▸ DESCRIPTION OF THE TASK
If a record holds a picture, skip the picture but print everything else exactly.

▸ THE RECORDS
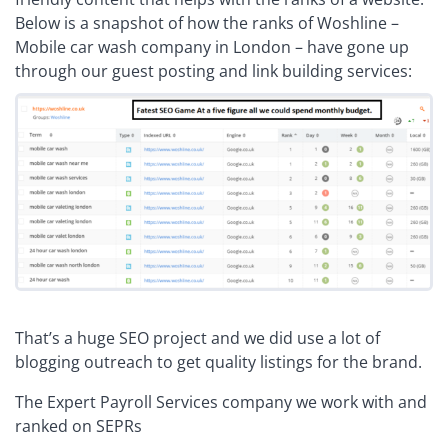
Below is a snapshot of how the ranks of Woshline –
Mobile car wash company in London – have gone up
through our guest posting and link building services:
That’s a huge SEO project and we did use a lot of
blogging outreach to get quality listings for the brand.
The Expert Payroll Services company we work with and
ranked on SEPRs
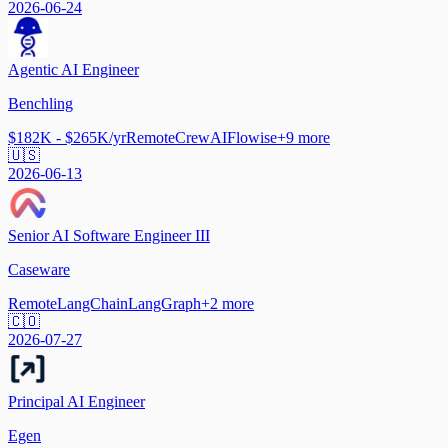
2026-06-24
Agentic AI Engineer
Benchling
$182K - $265K/yr
Remote
CrewAI
Flowise
+
9
more
🇺🇸
2026-06-13
Senior AI Software Engineer III
Caseware
Remote
LangChain
LangGraph
+
2
more
🇨🇴
2026-07-27
Principal AI Engineer
Egen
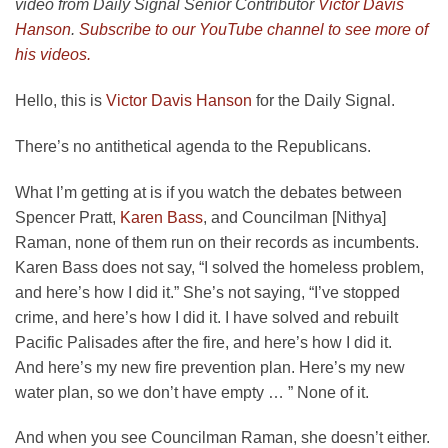
video from Daily Signal Senior Contributor
Victor Davis
Hanson
.
Subscribe to our YouTube channel to see more of
his videos.
Hello, this is
Victor Davis Hanson
for the Daily Signal.
There’s no antithetical agenda to the Republicans.
What I’m getting at is if you watch the debates between
Spencer Pratt,
Karen Bass
, and Councilman [Nithya]
Raman, none of them run on their records as incumbents.
Karen Bass does not say, “I solved the homeless problem,
and here’s how I did it.” She’s not saying, “I’ve stopped
crime, and here’s how I did it. I have solved and rebuilt
Pacific Palisades after the fire, and here’s how I did it.
And here’s my new fire prevention plan. Here’s my new
water plan, so we don’t have empty … ” None of it.
And when you see Councilman Raman, she doesn’t either.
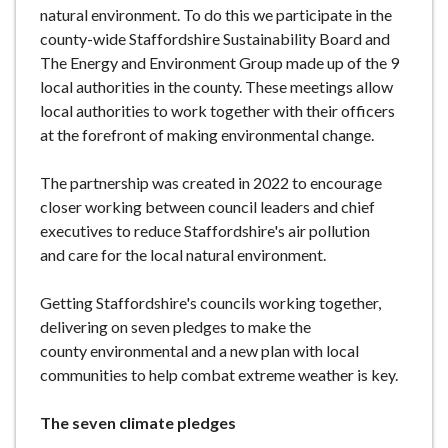
natural environment. To do this we participate in the
e
county-wide Staffordshire Sustainability Board and
The Energy and Environment Group made up of the 9
local authorities in the county. These meetings allow
local authorities to work together with their officers
at the forefront of making environmental change.
The partnership was created in 2022 to encourage
closer working between council leaders and chief
executives to reduce Staffordshire's air pollution
and care for the local natural environment.
Getting Staffordshire's councils working together,
delivering on seven pledges to make the
county environmental and a new plan with local
communities to help combat extreme weather is key.
The seven climate pledges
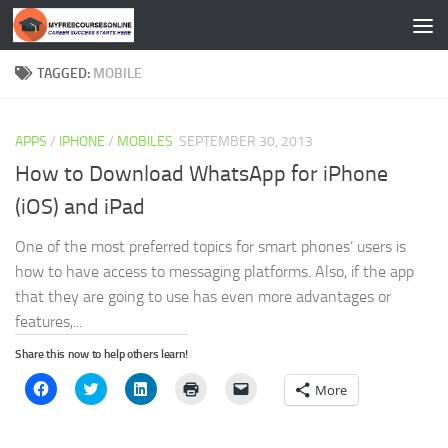
Skip to content
TAGGED:
MOBILE
APPS
/
IPHONE
/
MOBILES
SEPTEMBER 30, 2013
How to Download WhatsApp for iPhone
(iOS) and iPad
One of the most preferred topics for smart phones’ users is
how to have access to messaging platforms. Also, if the app
that they are going to use has even more advantages or
features,...
Share this now to help others learn!
Click
Click
Click
Click
Click
More
to
to
to
to
to
share
share
share
print
email
on
on
on
(Opens
a
Facebook
Twitter
LinkedIn
in
link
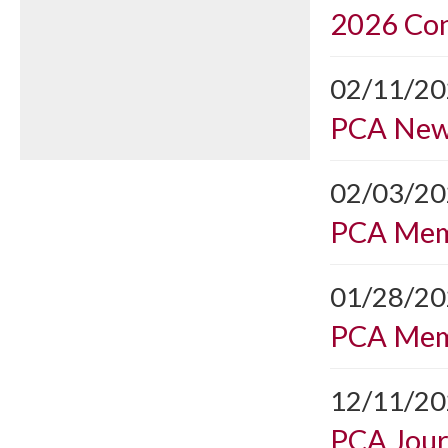
2026 Con
02/11/2
PCA Ne
02/03/2
PCA Mem
01/28/2
PCA Mem
12/11/2
PCA Journ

▸ ANSWER FOR THE TASK
Below is a snapshot of how the ranks of Woshline –
Mobile car wash company in London – have gone up
through our guest posting and link building services:
That’s a huge SEO project and we did use a lot of
blogging outreach to get quality listings for the brand.
The Expert Payroll Services company we work with and
ranked on SEPRs
2026-06-24
Agentic AI Engineer
Benchling
$182K - $265K/yr
Remote
CrewAI
Flowise
+
9
more
🇺🇸
2026-06-13
Senior AI Software Engineer III
Caseware
Remote
LangChain
LangGraph
+
2
more
🇨🇴
2026-07-27
Principal AI Engineer
Egen
video from Daily Signal Senior Contributor
Victor Davis
Hanson
.
Subscribe to our YouTube channel to see more of
his videos.
Hello, this is
Victor Davis Hanson
for the Daily Signal.
There’s no antithetical agenda to the Republicans.
What I’m getting at is if you watch the debates between
Spencer Pratt,
Karen Bass
, and Councilman [Nithya]
Raman, none of them run on their records as incumbents.
Karen Bass does not say, “I solved the homeless problem,
and here’s how I did it.” She’s not saying, “I’ve stopped
crime, and here’s how I did it. I have solved and rebuilt
Pacific Palisades after the fire, and here’s how I did it.
And here’s my new fire prevention plan. Here’s my new
water plan, so we don’t have empty … ” None of it.
And when you see Councilman Raman, she doesn’t either.
natural environment. To do this we participate in the
e
county-wide Staffordshire Sustainability Board and
The Energy and Environment Group made up of the 9
local authorities in the county. These meetings allow
local authorities to work together with their officers
at the forefront of making environmental change.
The partnership was created in 2022 to encourage
closer working between council leaders and chief
executives to reduce Staffordshire's air pollution
and care for the local natural environment.
Getting Staffordshire's councils working together,
delivering on seven pledges to make the
county environmental and a new plan with local
communities to help combat extreme weather is key.
The seven climate pledges
Skip to content
TAGGED:
MOBILE
APPS
/
IPHONE
/
MOBILES
SEPTEMBER 30, 2013
How to Download WhatsApp for iPhone
(iOS) and iPad
One of the most preferred topics for smart phones’ users is
how to have access to messaging platforms. Also, if the app
that they are going to use has even more advantages or
features,...
Share this now to help others learn!
Click
Click
Click
Click
Click
More
to
to
to
to
to
share
share
share
print
email
on
on
on
(Opens
a
Facebook
Twitter
LinkedIn
in
link
2026 Con
02/11/2
PCA Ne
02/03/2
PCA Mem
01/28/2
PCA Mem
12/11/2
PCA Journ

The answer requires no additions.